MLA, Bihar Legislative Assembly
- In office 2015–2020
- Preceded by: Damodar Singh
- Succeeded by: Vijay Shanker Dubey
- Constituency: Maharajganj

Personal details
- Born: 1 November 1960 (age 65) Kashdewra Pokhra, Maharajganj, Siwan
- Party: Janta Dal United JDU (From 2013)
- Spouse: Badami Devi
- Children: 04
- Alma mater: Intermediate

= Hemnarayan Sah =

Indian politician

Hemnarayan Sah is an Indian politician and leader of Janta Dal United. He was the Member of the Bihar Legislative Assembly for Maharajganj between 2015 and 2020.

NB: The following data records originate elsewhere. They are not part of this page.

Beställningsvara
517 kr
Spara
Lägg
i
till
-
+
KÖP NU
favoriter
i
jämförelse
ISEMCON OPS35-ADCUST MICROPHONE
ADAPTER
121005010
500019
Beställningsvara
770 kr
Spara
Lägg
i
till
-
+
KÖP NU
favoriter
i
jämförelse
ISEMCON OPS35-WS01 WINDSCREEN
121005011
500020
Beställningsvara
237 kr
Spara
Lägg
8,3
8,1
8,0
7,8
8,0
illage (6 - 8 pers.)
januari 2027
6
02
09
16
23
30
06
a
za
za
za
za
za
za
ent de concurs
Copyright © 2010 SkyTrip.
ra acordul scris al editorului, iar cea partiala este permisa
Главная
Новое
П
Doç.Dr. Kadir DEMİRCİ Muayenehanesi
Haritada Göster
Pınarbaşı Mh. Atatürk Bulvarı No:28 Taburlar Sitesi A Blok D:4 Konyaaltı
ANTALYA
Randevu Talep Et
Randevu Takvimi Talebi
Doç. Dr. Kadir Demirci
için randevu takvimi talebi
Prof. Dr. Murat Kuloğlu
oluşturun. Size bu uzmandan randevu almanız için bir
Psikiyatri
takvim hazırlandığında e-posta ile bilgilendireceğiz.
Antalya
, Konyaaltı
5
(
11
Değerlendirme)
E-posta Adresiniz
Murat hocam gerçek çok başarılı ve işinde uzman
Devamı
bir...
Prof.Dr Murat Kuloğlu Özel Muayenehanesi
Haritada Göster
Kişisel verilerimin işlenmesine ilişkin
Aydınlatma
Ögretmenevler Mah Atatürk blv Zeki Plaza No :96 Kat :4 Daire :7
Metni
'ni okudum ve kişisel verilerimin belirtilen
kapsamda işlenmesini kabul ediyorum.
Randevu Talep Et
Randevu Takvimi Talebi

In the 2015 Bihar Legislative Assembly election, Sah won the Maharajganj seat with 68,459 votes, defeating BJP candidate Kumar Deo Ranjan Singh by a margin of 20,292 votes. In the 2020 election, he narrowly lost the seat to Indian National Congress candidate Vijay Shanker Dubey by a margin of 1,976 votes, receiving 46,849 votes. He regained the seat in the 2025 Bihar Legislative Assembly election, winning with 86,813 votes and a majority of 21,099 votes over RJD candidate Ashok Jaiswal.